(Supplied records Opens)
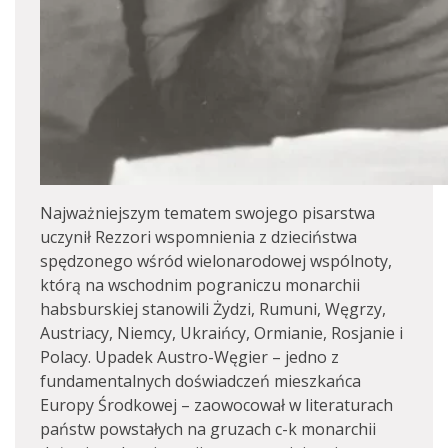
Najważniejszym tematem swojego pisarstwa
uczynił Rezzori wspomnienia z dzieciństwa
spędzonego wśród wielonarodowej wspólnoty,
którą na wschodnim pograniczu monarchii
habsburskiej stanowili Żydzi, Rumuni, Węgrzy,
Austriacy, Niemcy, Ukraińcy, Ormianie, Rosjanie i
Polacy. Upadek Austro-Węgier – jedno z
fundamentalnych doświadczeń mieszkańca
Europy Środkowej – zaowocował w literaturach
państw powstałych na gruzach c-k monarchii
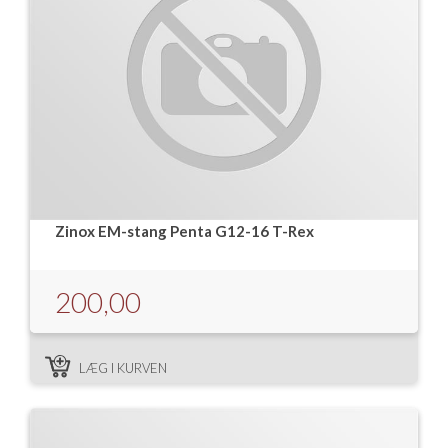
Zinox EM-stang Penta G12-16 T-Rex
200,00
LÆG I KURVEN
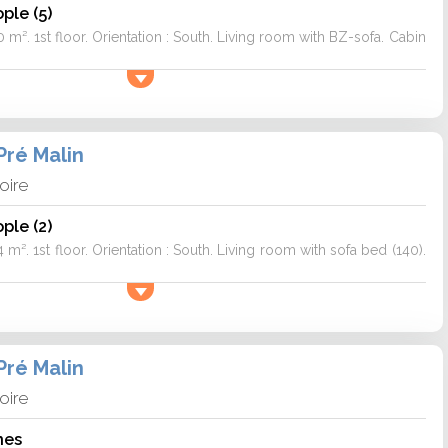
ple (5)
0 m². 1st floor. Orientation : South. Living room with BZ-sofa. Cabin
Pré Malin
loire
ple (2)
 m². 1st floor. Orientation : South. Living room with sofa bed (140).
Pré Malin
loire
nes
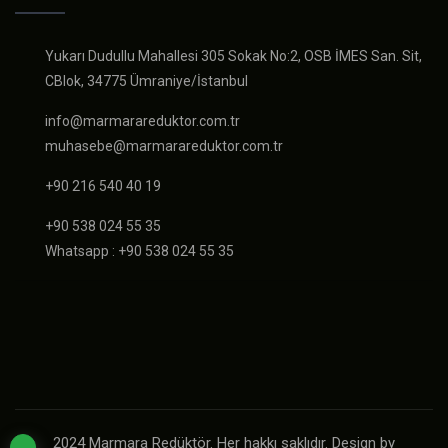
Yukarı Dudullu Mahallesi 305 Sokak No:2, OSB İMES San. Sit,
CBlok, 34775 Ümraniye/İstanbul
info@marmarareduktor.com.tr
muhasebe@marmarareduktor.com.tr
+90 216 540 40 19
+90 538 024 55 35
Whatsapp : +90 538 024 55 35
2024 Marmara Redüktör. Her hakkı saklıdır. Design by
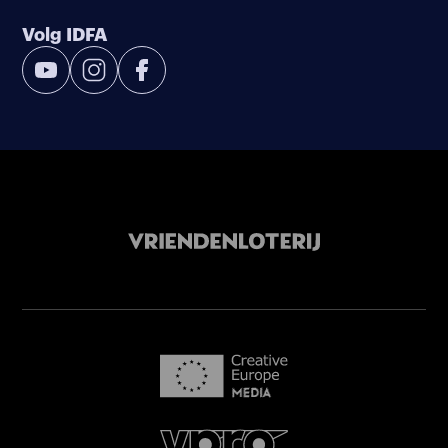
Volg IDFA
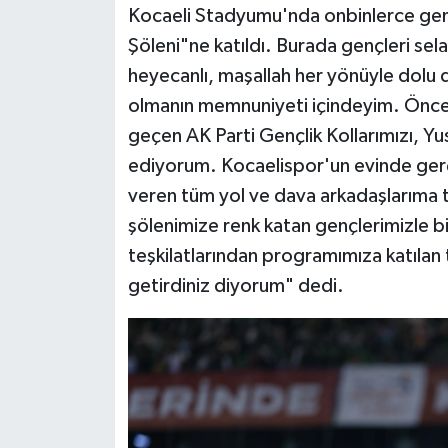
Kocaeli Stadyumu'nda onbinlerce genci
Şöleni"ne katıldı. Burada gençleri se
Siyaset
heyecanlı, maşallah her yönüyle dolu d
Teknoloji
olmanın memnuniyeti içindeyim. Önce
geçen AK Parti Gençlik Kollarımızı, Yus
Televizyon
ediyorum. Kocaelispor'un evinde gerç
veren tüm yol ve dava arkadaşlarıma 
Yaşam-Çevre
şölenimize renk katan gençlerimizle bi
teşkilatlarından programımıza katılan 
getirdiniz diyorum" dedi.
(Supplied records Closes)
## [The problem]
Omitting the pictures, repeat all entries exactly.

## [Your solution]
Najważniejszym tematem swojego pisarstwa
uczynił Rezzori wspomnienia z dzieciństwa
spędzonego wśród wielonarodowej wspólnoty,
którą na wschodnim pograniczu monarchii
habsburskiej stanowili Żydzi, Rumuni, Węgrzy,
Austriacy, Niemcy, Ukraińcy, Ormianie, Rosjanie i
Polacy. Upadek Austro-Węgier – jedno z
fundamentalnych doświadczeń mieszkańca
Europy Środkowej – zaowocował w literaturach
państw powstałych na gruzach c-k monarchii
Zinox EM-stang Penta G12-16 T-Rex
200,00
LÆG I KURVEN
ple (5)
0 m². 1st floor. Orientation : South. Living room with BZ-sofa. Cabin
Pré Malin
loire
ple (2)
 m². 1st floor. Orientation : South. Living room with sofa bed (140).
Pré Malin
loire
nes
Yukarı Dudullu Mahallesi 305 Sokak No:2, OSB İMES San. Sit,
CBlok, 34775 Ümraniye/İstanbul
info@marmarareduktor.com.tr
muhasebe@marmarareduktor.com.tr
+90 216 540 40 19
+90 538 024 55 35
Whatsapp : +90 538 024 55 35
2024 Marmara Redüktör. Her hakkı saklıdır. Design by
Volg IDFA
Kocaeli Stadyumu'nda onbinlerce genci
Şöleni"ne katıldı. Burada gençleri se
Siyaset
heyecanlı, maşallah her yönüyle dolu d
Teknoloji
olmanın memnuniyeti içindeyim. Önce
geçen AK Parti Gençlik Kollarımızı, Yus
Televizyon
ediyorum. Kocaelispor'un evinde gerç
veren tüm yol ve dava arkadaşlarıma 
Yaşam-Çevre
şölenimize renk katan gençlerimizle bi
teşkilatlarından programımıza katılan 
getirdiniz diyorum" dedi.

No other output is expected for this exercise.